Tödlicher Drohnenangriff auf Tankstelle bei Nikopol: Ein Toter und fünf Verletzte.

Tödlicher Drohnenangriff auf Tankstelle bei Nikopol: Ein Toter und fünf Verletzte
Tödlicher Drohnenangriff auf Tankstelle bei Nikopol: Ein Toter und fünf Verletzte

Tragödie in Nikopol

Nach Angaben von UATV: Die russischen Streitkräfte setzen ihre Angriffe auf die zivile Infrastruktur in der Ukraine fort. Am 19. Juni ereignete sich ein weiterer schwerer Vorfall in der Stadt Nikopol in der Oblast Dnipropetrowsk: Eine feindliche Drohne traf eine Tankstelle. Dabei kam ein 64-jähriger Mann ums Leben, fünf weitere Personen wurden verletzt – darunter vier Frauen und ein Mann. Die Attacke zeigt erneut, wie sehr die Zivilbevölkerung unter dem Krieg leidet.

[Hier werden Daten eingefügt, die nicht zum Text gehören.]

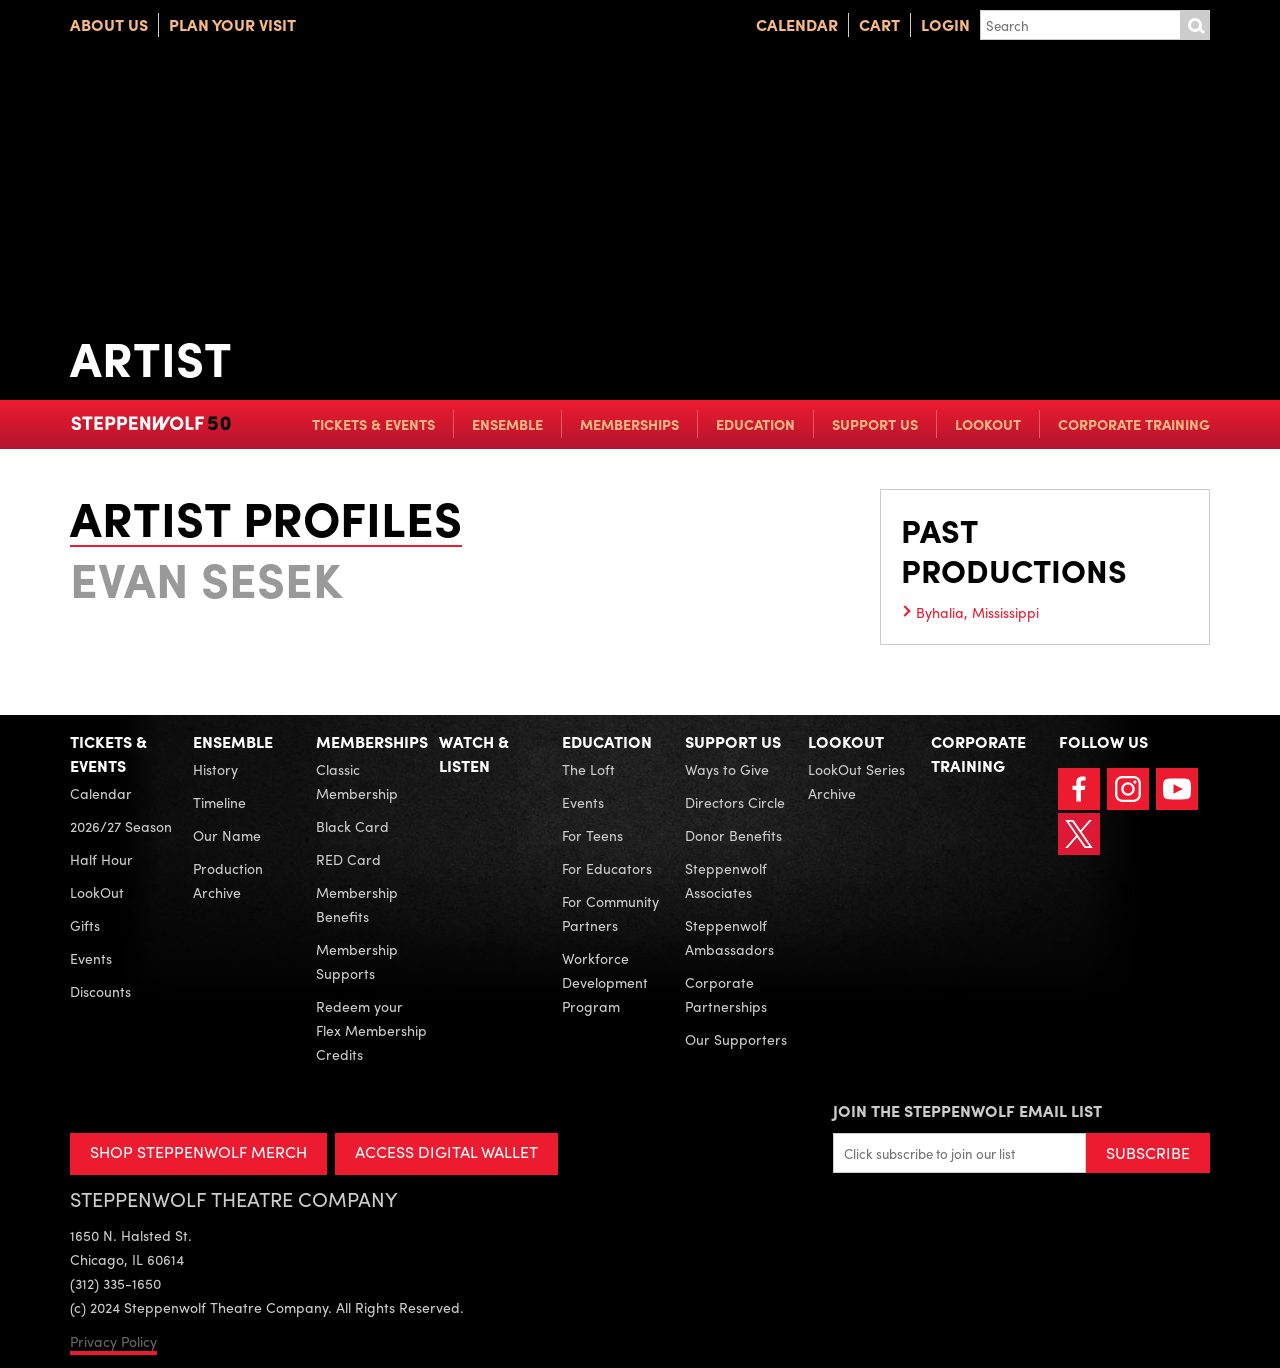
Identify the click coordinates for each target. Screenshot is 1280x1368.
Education (755, 424)
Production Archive (228, 880)
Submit (1195, 25)
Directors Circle (735, 802)
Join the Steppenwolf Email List (967, 1110)
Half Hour (101, 859)
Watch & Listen (474, 753)
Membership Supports (357, 961)
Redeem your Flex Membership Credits (371, 1030)
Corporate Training (1134, 424)
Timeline (219, 802)
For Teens (592, 835)
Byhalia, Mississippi (977, 612)
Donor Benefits (733, 835)
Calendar (797, 24)
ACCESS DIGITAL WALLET (446, 1151)
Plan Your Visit (232, 24)
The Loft (588, 769)
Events (91, 958)
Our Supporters (736, 1039)
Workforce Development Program (605, 982)
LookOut (988, 424)
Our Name (227, 835)
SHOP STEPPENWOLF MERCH (198, 1151)
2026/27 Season (121, 826)
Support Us (875, 424)
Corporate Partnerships (726, 994)
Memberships (629, 424)
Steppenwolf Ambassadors (729, 937)
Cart (879, 24)
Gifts (85, 925)
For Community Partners (610, 913)
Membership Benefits (357, 904)
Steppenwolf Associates (726, 880)
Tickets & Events (373, 424)
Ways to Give (727, 769)
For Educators (607, 868)
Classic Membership (357, 781)
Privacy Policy (113, 1341)
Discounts (100, 991)
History (215, 769)
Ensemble (507, 424)
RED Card (348, 859)
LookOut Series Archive (856, 781)
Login (945, 24)
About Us (109, 24)
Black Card (352, 826)
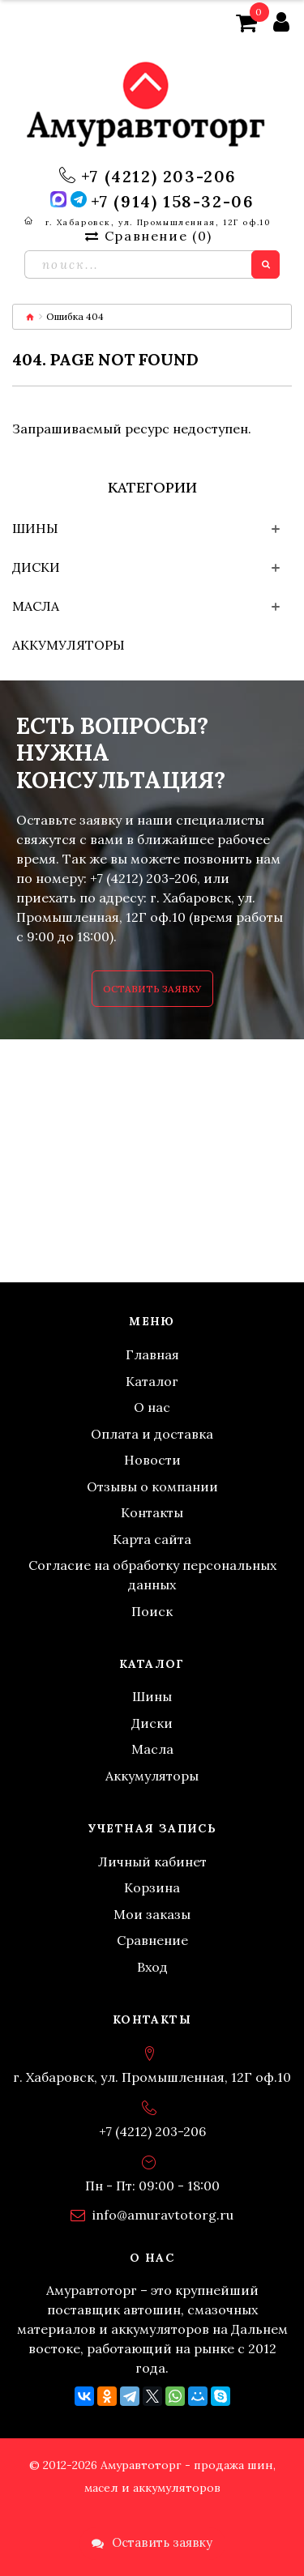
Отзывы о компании (152, 1486)
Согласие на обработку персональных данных (152, 1575)
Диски (36, 567)
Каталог (152, 1381)
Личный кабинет (152, 1861)
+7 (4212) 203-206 (159, 176)
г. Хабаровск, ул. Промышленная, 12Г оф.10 (158, 222)
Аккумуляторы (68, 645)
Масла (35, 606)
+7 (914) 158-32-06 (173, 201)
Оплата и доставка (152, 1434)
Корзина (152, 1887)
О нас (152, 1407)
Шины (35, 528)
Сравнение (152, 1940)
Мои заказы (152, 1914)
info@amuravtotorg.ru (162, 2215)
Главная (152, 1354)
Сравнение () (148, 235)
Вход (152, 1967)
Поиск (152, 1611)
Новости (152, 1460)
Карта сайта (152, 1539)
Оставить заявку (152, 989)
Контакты (152, 1512)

Am schwersten getroffen wurde die 47-jährige Margarita, die kritische Verletzungen erlitt. Laut medizinischem Personal ist ihr Zustand der besorgniserregendste unter allen Opfern. Margarita schilderte die Momente des Angriffs:

„Ich rief um Hilfe, aber mir war klar, dass mich niemand hört.“
Sie erinnerte sich auch an ihre Rettung:
„Jungs haben mich gesehen, ich flehte um Hilfe. Ich danke ihnen. Sie zogen mich aus den Trümmern und setzten mich in ihr Auto.“

Dieser Angriff folgt auf eine Serie von Vorfällen in Nikopol. Bereits am 16. Juni tötete eine russische FPV-Drohne drei Einwohner. Zuvor, am 4. April, griff eine ähnliche Drohne einen Bus an, forderte vier Tote und 16 Verletzte. Die Lage in der Stadt bleibt äußerst angespannt, da die Bewohner ständig der Gefahr durch den Aggressor ausgesetzt sind.

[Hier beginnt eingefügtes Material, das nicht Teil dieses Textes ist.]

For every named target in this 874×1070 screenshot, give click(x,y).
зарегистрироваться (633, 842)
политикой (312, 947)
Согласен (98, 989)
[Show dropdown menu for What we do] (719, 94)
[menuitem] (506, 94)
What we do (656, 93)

Angriffe auf Rettungskräfte

Am 23. Juni griffen russische Truppen zudem Rettungskräfte an, die gerade die Schäden früherer Beschüsse beseitigten. Dies verdeutlicht die gezielte Gewalt gegen die Zivilbevölkerung und jene, die den Betroffenen helfen wollen. Margarita betonte: „Nikopol wurde noch nie mit Shahed-Drohnen angegriffen. Das war meiner Meinung nach das erste Mal.“ Damit unterstreicht sie, dass solche Attacken eine neue Eskalationsstufe der Aggression gegen die Ukraine darstellen.

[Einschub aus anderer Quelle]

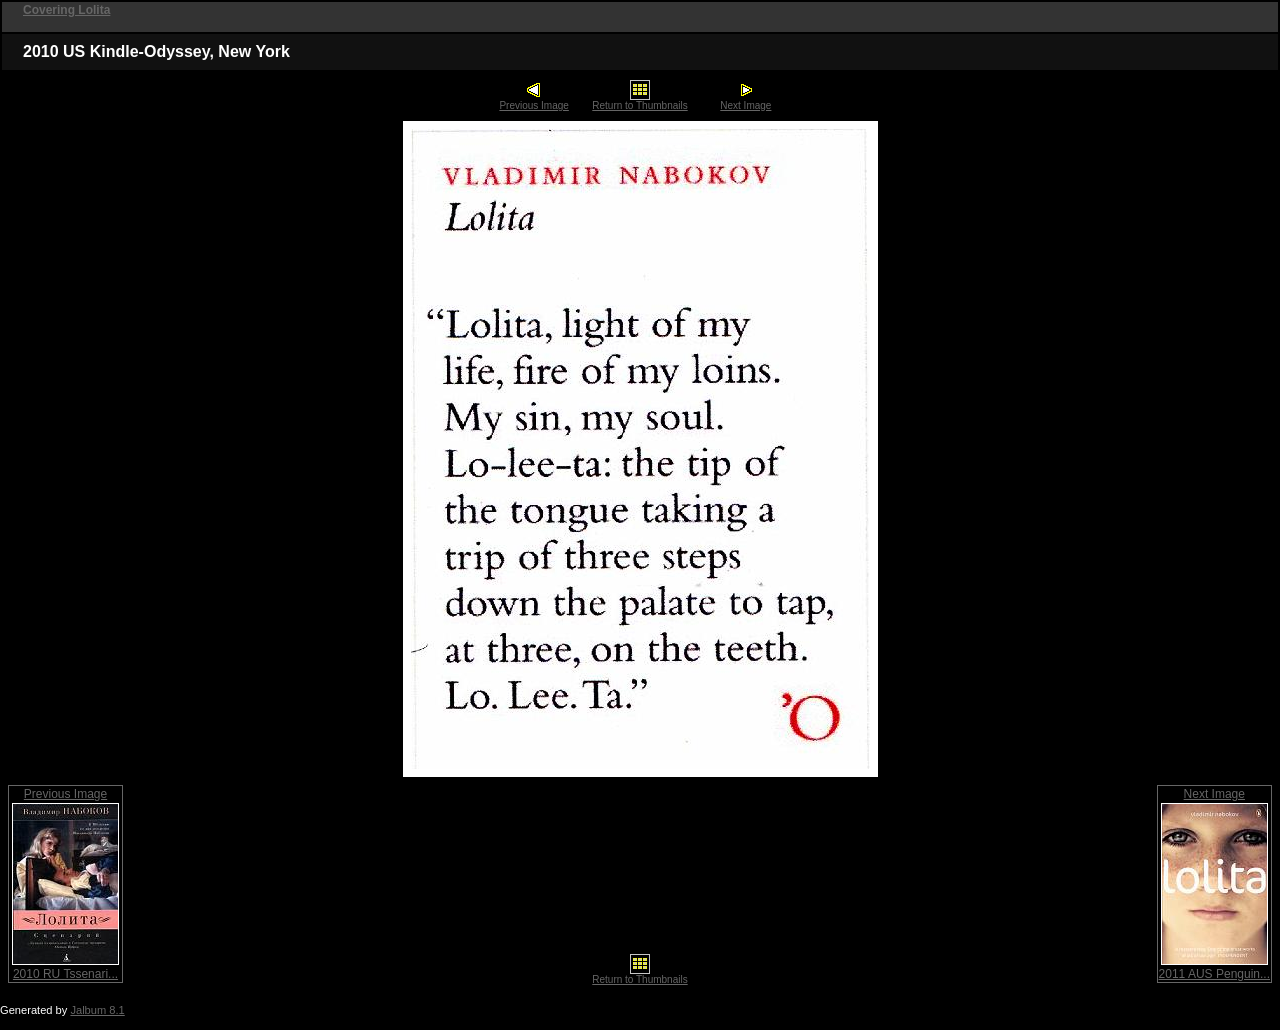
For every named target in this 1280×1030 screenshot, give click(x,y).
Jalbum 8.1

Die Vorfälle lösen große Besorgnis in der Bevölkerung aus und zeigen, wie dringend Maßnahmen zum Schutz der Zivilisten in der Konfliktzone erforderlich sind.

Die Situation in Nikopol verdeutlicht die wachsende Gefahr für die Zivilbevölkerung, die zunehmend zum Ziel militärischer Handlungen wird. Angriffe auf Infrastruktureinrichtungen wie Tankstellen und auf Rettungskräfte belegen eine Eskalation der Gewalt und eine systematische Bedrohung friedlicher Bürger. Dies sorgt nicht nur lokal, sondern auch international für Beunruhigung, da es grundlegende Prinzipien des Schutzes von Zivilpersonen in bewaffneten Konflikten verletzt.